Banks woo shareholders on recapitalization


By Stanley Oronsaye August 27, 2010 03:48AM


The eight rescued banks have started reaching out to its minority shareholders to support the recapitalisaiton plans of the Central Bank of Nigeria (CBN).The board and management of Finbank met with various shareholders groups in Lagos yesterday to forge a common ground. In the last few weeks, similar meetings were held by Intercontinental Bank and Oceanic Bank. The bank promised shareholders that they would have the final say on those that would be approved as new investors in the banks.
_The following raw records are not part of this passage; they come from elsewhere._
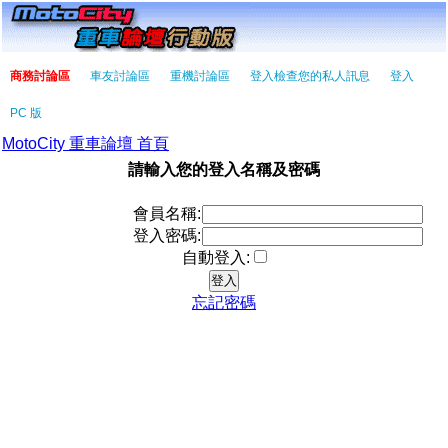
商務討論區
車友討論區
重機討論區
登入檢查您的私人訊息
登入
PC 版
MotoCity 重車論壇 首頁
請輸入您的登入名稱及密碼
會員名稱:
登入密碼:
自動登入:
忘記密碼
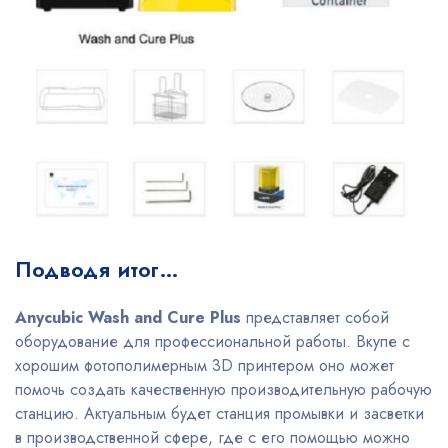
Подводя итог…
Anycubic Wash and Cure Plus
представляет собой
оборудование для профессиональной работы. Вкупе с
хорошим фотополимерным 3D принтером оно может
помочь создать качественную производительную рабочую
станцию. Актуальным будет станция промывки и засветки
в производственной сфере, где с его помощью можно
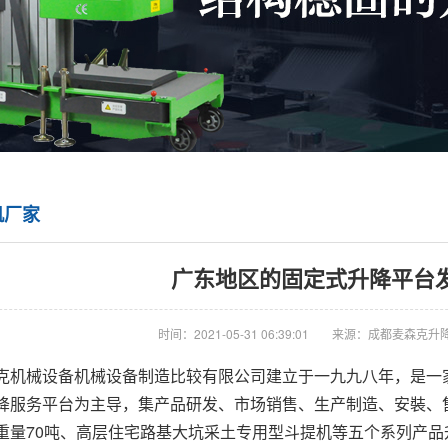
机厂家
广东地区的固定式升降平台
时间：2021-05-31 06:39:01
来源：成都麦森克升
克机械设备机械设备制造比较有限公司建立于一九九八年，是一
降服务平台为主导，集产品研发、市场销售、生产制造、安裝、
重量70吨、高层住宅路基大坑采土专用型斗提机等五个系列产品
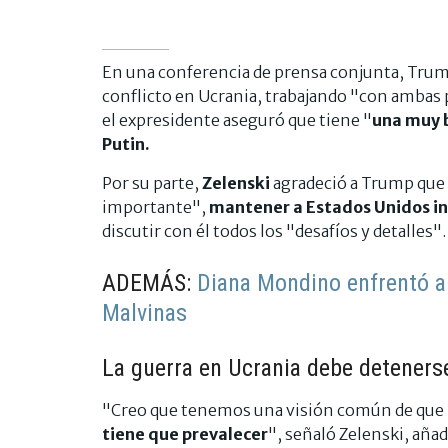
En una conferencia de prensa conjunta, Trump
conflicto en Ucrania, trabajando "con ambas p
el expresidente aseguró que tiene "
una muy 
Putin.
Por su parte,
Zelenski
agradeció a Trump que 
importante",
mantener a Estados Unidos 
discutir con él todos los "desafíos y detalles".
ADEMÁS:
Diana Mondino enfrentó a
Malvinas
La guerra en Ucrania debe deteners
"Creo que tenemos una visión común de que l
tiene que prevalecer
", señaló Zelenski, aña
Suzanne Iroche, Group Managing Director and Chief Executive of Finbank, said there was need to recapitalise the bank as quickly as possible. “If CBN takes away the forbearances without adequate capital and liquidity, immediately, we are failed institutions and we can’t afford that,” she said. “An institution that operates negative capital is an institution which loses value over time.”


State of the banks

She added that the bank cannot continue to operate with negative capital as 88 per cent of its loans are currently not performing. “We have taken deposits and shareholders fund up to N88 billion which is yielding nothing for us but that is costing us money,” she said. “We have to resolve this as quickly as possible.” Mrs Iroche also explained that the bank’s toxic assets is about N156 billion, while insider related loans totals about N25 billion, out of which only N2.7 billion has been repaid since August. She subsequently expressed the need to support the recapitalisation plans of the Central Bank so that the institutions can get new lease of life.


Shareholders who spoke said the intervention by the CBN was timely as it saved the banks from the brink. The Chairman of Onitsha Zone Shareholders’ Association, Goodluck Akpore, said the intervention by the CBN is what has kept the banks afloat. “What CBN has done is to save my investment and that is why we pray for Lamido Sanusi,” he said.


Minority interest

Nona Awoh, another shareholder, said the banks should make sure that the interest of minority shareholders are taken into consideration. Mr Awoh said beyond taking equity positions, the incoming investors must be made to make long term commitments to the banks. “The new core investors should take long term positions by also taking debenture,” he said. “It is important for the board to reach an arrangement that would be in the interest of the bank.”


Emmanuel Ikwe, the Chairman of Coordinating Committee of Zonal Shareholders Association, said the shareholders would resist any underhand negotiation that would hand over the banks to persons of questionable character. “If you want us to support you, we need to know those who are going to be the core investors,” he said. “You have to find out as a board the credibility of these people. CBN has taken a decision that is good.” Sunny Nwosu, the National Coordinator, Independent Shareholders Association of Nigeria, however said only the initial shareholders have a right to determine those that will recapitalise the banks. “The Central Bank said it has guaranteed depositors. So we say give our banks to us since you have guaranteed depositors let us recapitalise it because we are risk bearers,” he said, adding that the way the CBN was going about the recapitalisation plans was in the manner of taking institutions away from those who have toiled to build them over the years.